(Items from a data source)
Content starts
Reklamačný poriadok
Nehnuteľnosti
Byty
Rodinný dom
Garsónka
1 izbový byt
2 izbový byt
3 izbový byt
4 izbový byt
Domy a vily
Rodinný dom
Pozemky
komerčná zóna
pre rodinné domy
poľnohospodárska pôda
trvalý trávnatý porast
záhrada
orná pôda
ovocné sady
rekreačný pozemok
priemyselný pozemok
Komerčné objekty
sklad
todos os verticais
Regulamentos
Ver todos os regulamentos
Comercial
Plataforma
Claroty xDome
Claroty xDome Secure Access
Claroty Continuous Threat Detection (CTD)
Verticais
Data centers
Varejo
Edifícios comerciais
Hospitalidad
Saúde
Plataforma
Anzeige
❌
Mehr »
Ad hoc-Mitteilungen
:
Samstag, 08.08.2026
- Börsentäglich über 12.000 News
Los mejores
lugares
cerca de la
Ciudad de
Content ends
Content starts
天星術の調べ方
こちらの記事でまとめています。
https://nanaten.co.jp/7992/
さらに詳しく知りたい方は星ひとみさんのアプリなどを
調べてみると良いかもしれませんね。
Content ends
■ **What is being asked**: In the entries above, count each line that includes "pozemok" and report the total with no other text.

■ **Answer below**: 2